Xenagos, le fêtard est un arpenteur qui peut rendre fou certains. Pour cause, ses couleurs et ses effets donnent l'impression à premier abord qu'il irait parfaitement dans un deck pur Aggro. Toutefois, si on l'analyse un peu plus, on se rend compte que son CMC est trop élevé pour ce qu'il offre directement et que ses effets ne sont pas suffisamment rentables dans les premiers temps. Ainsi, Xenagos convient davantage à un  deck Jund (qui est Aggro mais avec une bonne touche de temporisation) ou dans un deck Token ou tout autre qui fonctionnerait sur un grand nombre de créature comme, par exemple, un slivoide. En outre, il peut très bien fonctionner dans un deck Invocation* car il permet, grâce à son ultime, de jouer des créatures sans payer leur coût. Vous pouvez d'ailleurs vous aider de plusieurs Traqueuse de bête  de Mwônvouli pour trouver la créature de vos rêves. Ensuite, libre à vous d'invoquer gratuitement une Guivre autochtone, un Colosse de pestacier ou le best of the best: Emrakul, déchirure des éons! O.O


Rules details/ détails concernant les règles:


7/1/2013: Planeswalkers are permanents. You can cast one at the time you could cast a sorcery. When your planeswalker spell resolves, it enters the battlefield under your control.

  • 7/1/2013: Planeswalkers are not creatures.
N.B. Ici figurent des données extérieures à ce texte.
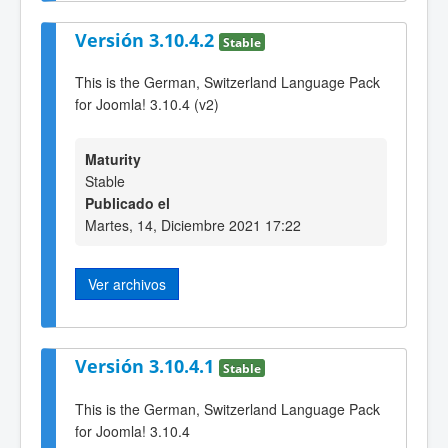
Versión 3.10.4.2
Stable
This is the German, Switzerland Language Pack
for Joomla! 3.10.4 (v2)
Maturity
Stable
Publicado el
Martes, 14, Diciembre 2021 17:22
Ver archivos
Versión 3.10.4.1
Stable
This is the German, Switzerland Language Pack
for Joomla! 3.10.4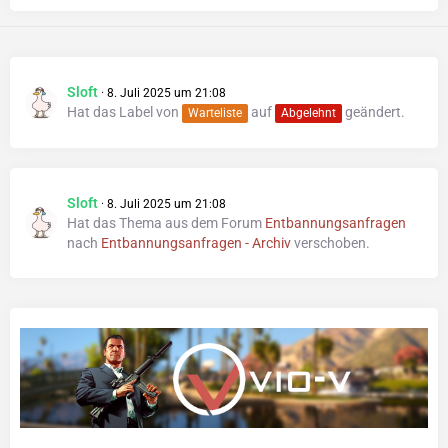
Sloft
8. Juli 2025 um 21:08
Hat das Label von
auf
geändert.
Warteliste
Abgelehnt
Sloft
8. Juli 2025 um 21:08
Hat das Thema aus dem Forum
Entbannungsanfragen
nach
Entbannungsanfragen - Archiv
verschoben.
Spells and abilities that affect creatures won’t affect them.
  • 7/1/2013: Planeswalkers have loyalty. A planeswalker enters the battlefield with a number of loyalty counters on it equal to the number printed in its lower right corner. Activating one of its abilities may cause it to gain or lose loyalty counters. Damage dealt to a planeswalker causes that many loyalty counters to be removed from it. If it has no loyalty counters on it, it’s put into its owner’s graveyard as a state-based action.
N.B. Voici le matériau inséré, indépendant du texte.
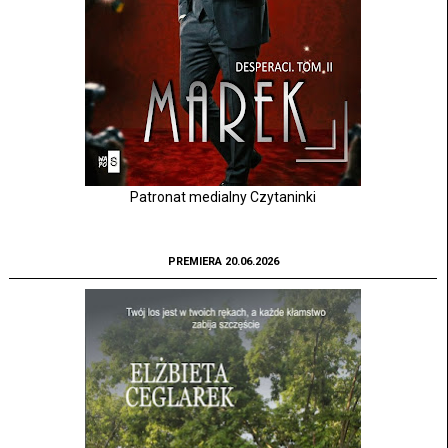
Patronat medialny Czytaninki
PREMIERA 20.06.2026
  • 7/1/2013: Planeswalkers each have a number of activated abilities called “loyalty abilities.” You can activate a loyalty ability of a planeswalker you control only at the time you could cast a sorcery and only if you haven’t activated one of that planeswalker’s loyalty abilities yet that turn.
  • 7/1/2013: The cost to activate a planeswalker’s loyalty ability is represented by a symbol with a number inside. Up-arrows contain positive numbers, such as “+1”; this means “Put one loyalty counter on this planeswalker.” Down-arrows contain negative numbers, such as “-7”; this means “Remove seven loyalty counters from this planeswalker.” A symbol with a “0” means “Put zero loyalty counters on this planeswalker.”
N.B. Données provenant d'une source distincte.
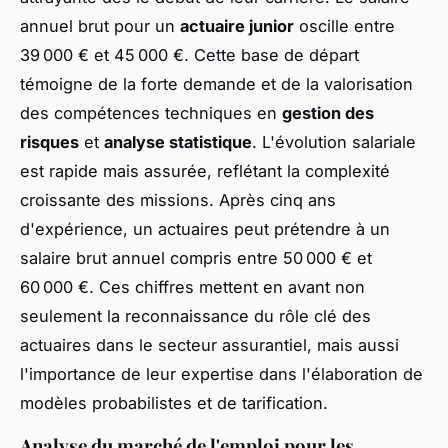
annuel brut pour un
actuaire junior
oscille entre
39 000 € et 45 000 €. Cette base de départ
témoigne de la forte demande et de la valorisation
des compétences techniques en
gestion des
risques
et
analyse statistique
. L'évolution salariale
est rapide mais assurée, reflétant la complexité
croissante des missions. Après cinq ans
d'expérience, un actuaires peut prétendre à un
salaire brut annuel compris entre 50 000 € et
60 000 €. Ces chiffres mettent en avant non
seulement la reconnaissance du rôle clé des
actuaires dans le secteur assurantiel, mais aussi
l'importance de leur expertise dans l'élaboration de
modèles probabilistes et de tarification.
Analyse du marché de l'emploi pour les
  • 7/1/2013: You can’t activate a planeswalker’s ability with a negative loyalty cost unless the planeswalker has at least that many loyalty counters on it.
  • 7/1/2013: Planeswalkers can’t attack (unless an effect turns the planeswalker into a creature). However, they can be attacked. Each of your attacking creatures can attack your opponent or a planeswalker that player controls. You say which as you declare attackers.
  • 7/1/2013: If your planeswalkers are being attacked, you can block the attackers as normal.
  • 7/1/2013: If a creature that’s attacking a planeswalker isn’t blocked, it’ll deal its combat damage to that planeswalker. Damage dealt to a planeswalker causes that many loyalty counters to be removed from it.
  • 7/1/2013: If a source you control would deal noncombat damage to an opponent, you may have that source deal that damage to a planeswalker that opponent controls instead. For example, although you can’t target a planeswalker with Shock, you can target your opponent with Shock, and then as Shock resolves, choose to have Shock deal its 2 damage to one of your opponent’s planeswalkers. (You can’t split up that damage between different players and/or planeswalkers.) If you have Shock deal its damage to a planeswalker, two loyalty counters are removed from it.
  • 7/1/2013: If a player controls two or more planeswalkers that share a planeswalker type, that player chooses one of them and the rest are put into their owners’ graveyards as a state-based action.
  • 9/15/2013: Xenagos’s first ability isn’t a mana ability. It uses the stack and can be responded to. Count the number of creatures you control as the ability resolves to determine how much mana to add to your mana pool. You choose how much of that mana is red and how much is green at that time.
  • 9/15/2013: Creature cards with bestow put onto the battlefield with the third ability will be creatures on the battlefield, not Auras.